Ensuite, c’est promis, je continuerai à faire chorus, mais plus comme au cours de l’année écoulée. Peut-être moins en « échanson de la chanson » (comme m’a surnommé une bien aimable lectrice) qu’en « veilleur » (comme m’appelle toujours, ici, l’excellent « chantauteur » Jean-Louis Bergère) de la plus haute tour, si je peux me permettre cette évocation rimbaldienne (« Qu’il vienne, qu’il vienne / Le temps dont on s’éprenne »), histoire de faire un clin d’œil à la grande Colette Magny. Ce qu’en d’autres termes un (autre) grand Jacques de la chanson traduisait ainsi : « Il nous faut des porteurs de parole avec des chenilles d’acier dans la tête / La vérité, la vérité comme si la vie en dépendait / Je vous dis qu’il est temps… Que se lèvent ici ceux qui ont de l’esprit pionnier dans la tête / Il va falloir dès ce soir tout recommencer. »

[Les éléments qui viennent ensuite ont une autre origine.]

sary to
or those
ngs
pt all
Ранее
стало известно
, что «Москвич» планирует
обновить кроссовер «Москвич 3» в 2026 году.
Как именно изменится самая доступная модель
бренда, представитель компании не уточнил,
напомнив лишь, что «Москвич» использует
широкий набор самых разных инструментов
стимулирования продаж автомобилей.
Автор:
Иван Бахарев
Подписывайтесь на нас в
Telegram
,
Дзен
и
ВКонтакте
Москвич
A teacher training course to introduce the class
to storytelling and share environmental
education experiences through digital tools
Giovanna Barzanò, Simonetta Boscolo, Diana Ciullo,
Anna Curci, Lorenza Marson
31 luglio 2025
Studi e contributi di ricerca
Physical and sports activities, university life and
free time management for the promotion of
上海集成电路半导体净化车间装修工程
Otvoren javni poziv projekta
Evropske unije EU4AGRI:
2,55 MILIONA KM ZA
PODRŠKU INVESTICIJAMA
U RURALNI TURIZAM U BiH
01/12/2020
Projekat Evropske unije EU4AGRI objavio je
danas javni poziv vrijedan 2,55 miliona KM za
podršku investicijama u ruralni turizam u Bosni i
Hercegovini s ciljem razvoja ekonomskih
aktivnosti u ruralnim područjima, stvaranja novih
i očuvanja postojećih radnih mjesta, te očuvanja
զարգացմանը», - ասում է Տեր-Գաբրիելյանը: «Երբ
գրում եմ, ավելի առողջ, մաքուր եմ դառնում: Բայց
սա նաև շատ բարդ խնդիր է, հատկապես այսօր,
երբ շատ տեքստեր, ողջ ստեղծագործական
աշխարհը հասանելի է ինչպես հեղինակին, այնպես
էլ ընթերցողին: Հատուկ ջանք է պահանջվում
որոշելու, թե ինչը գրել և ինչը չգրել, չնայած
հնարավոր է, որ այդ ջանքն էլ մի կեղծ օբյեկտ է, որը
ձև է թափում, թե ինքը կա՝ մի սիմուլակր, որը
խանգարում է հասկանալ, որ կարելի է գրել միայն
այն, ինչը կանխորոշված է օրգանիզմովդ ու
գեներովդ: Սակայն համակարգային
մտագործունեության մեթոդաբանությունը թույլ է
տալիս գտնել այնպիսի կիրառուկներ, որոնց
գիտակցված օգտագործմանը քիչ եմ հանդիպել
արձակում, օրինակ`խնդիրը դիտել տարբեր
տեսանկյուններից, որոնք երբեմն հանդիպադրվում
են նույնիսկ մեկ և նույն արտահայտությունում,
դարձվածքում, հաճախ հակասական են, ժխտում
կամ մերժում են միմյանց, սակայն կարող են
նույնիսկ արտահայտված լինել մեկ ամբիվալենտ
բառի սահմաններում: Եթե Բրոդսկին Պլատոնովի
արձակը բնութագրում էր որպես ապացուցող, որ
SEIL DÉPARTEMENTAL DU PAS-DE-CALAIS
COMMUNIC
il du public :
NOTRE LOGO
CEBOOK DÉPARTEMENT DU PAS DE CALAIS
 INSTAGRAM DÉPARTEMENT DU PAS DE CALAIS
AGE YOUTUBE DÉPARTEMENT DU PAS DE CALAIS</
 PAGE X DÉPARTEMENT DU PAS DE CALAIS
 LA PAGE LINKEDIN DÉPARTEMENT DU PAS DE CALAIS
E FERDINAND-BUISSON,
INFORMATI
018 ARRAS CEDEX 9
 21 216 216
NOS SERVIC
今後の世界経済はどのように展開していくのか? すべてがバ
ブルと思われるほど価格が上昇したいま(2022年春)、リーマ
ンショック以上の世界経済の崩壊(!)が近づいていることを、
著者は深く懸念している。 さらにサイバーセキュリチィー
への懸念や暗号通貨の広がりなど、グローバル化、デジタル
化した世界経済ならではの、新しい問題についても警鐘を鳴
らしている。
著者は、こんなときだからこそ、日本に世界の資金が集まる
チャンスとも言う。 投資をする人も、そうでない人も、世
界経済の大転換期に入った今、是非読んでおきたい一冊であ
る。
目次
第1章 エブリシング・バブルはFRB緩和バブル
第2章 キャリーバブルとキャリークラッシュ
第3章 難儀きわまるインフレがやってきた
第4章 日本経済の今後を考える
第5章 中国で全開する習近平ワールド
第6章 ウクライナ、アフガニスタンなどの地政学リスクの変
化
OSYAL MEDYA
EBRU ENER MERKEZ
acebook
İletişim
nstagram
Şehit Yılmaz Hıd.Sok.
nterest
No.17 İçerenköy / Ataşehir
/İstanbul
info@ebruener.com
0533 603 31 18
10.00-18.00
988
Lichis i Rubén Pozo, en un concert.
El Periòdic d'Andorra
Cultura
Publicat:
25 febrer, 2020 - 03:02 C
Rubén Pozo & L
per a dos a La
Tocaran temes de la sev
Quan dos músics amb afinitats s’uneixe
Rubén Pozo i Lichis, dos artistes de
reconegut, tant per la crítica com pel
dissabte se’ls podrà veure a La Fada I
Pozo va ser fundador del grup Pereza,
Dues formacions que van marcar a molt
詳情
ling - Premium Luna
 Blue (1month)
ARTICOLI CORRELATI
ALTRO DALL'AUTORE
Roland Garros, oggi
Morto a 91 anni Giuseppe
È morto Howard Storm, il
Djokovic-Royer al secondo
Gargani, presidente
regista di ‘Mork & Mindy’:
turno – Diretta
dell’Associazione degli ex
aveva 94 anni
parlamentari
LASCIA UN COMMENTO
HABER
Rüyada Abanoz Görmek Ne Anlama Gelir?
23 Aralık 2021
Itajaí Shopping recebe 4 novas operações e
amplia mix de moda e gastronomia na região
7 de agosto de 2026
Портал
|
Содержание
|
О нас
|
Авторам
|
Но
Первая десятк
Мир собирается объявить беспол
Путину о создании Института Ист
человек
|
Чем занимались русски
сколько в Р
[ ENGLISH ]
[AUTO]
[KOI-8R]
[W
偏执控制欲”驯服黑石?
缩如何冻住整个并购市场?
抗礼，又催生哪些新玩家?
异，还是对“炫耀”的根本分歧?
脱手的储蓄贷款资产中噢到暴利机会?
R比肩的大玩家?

Un conseil encore, après ces mots incandescents d’un rare « porteur de parole » (bel et bien vivant, mais ô combien occulté médiatiquement), ami(e) de Paroles et Musique, de Chorus et de Si ça vous chante (successivement ou séparément), en un mot ami(e) de la chanson ? Plutôt un vœu pour l’année nouvelle, extrait du titre éponyme de l’album d’un autre grand poète (vivant !) de la chanson, distingué en 1976 (par le « Prix des Critiques de Variétés ») : « Astique-nous donc tous tes cuivres / Et que ça flambe en tes châteaux / Fous ton minerai ciel ouvert / Et fais-lui cracher ses pépites » ; bref, Rêve ou meurs ! Le même cri du cœur, la même espérance folle, là encore (les grands artistes n’ayant fait que filer au fil du temps la même métaphore de la chaîne aux maillons solidaires dont on a déjà parlé et reparlé ici), de l’Homme de la Mancha de la chanson française : « Brûle encore, bien qu’ayant tout brûlé / Brûle encore, même trop, même mal / Pour atteindre à s’en écarteler / Pour atteindre l’inaccessible étoile. »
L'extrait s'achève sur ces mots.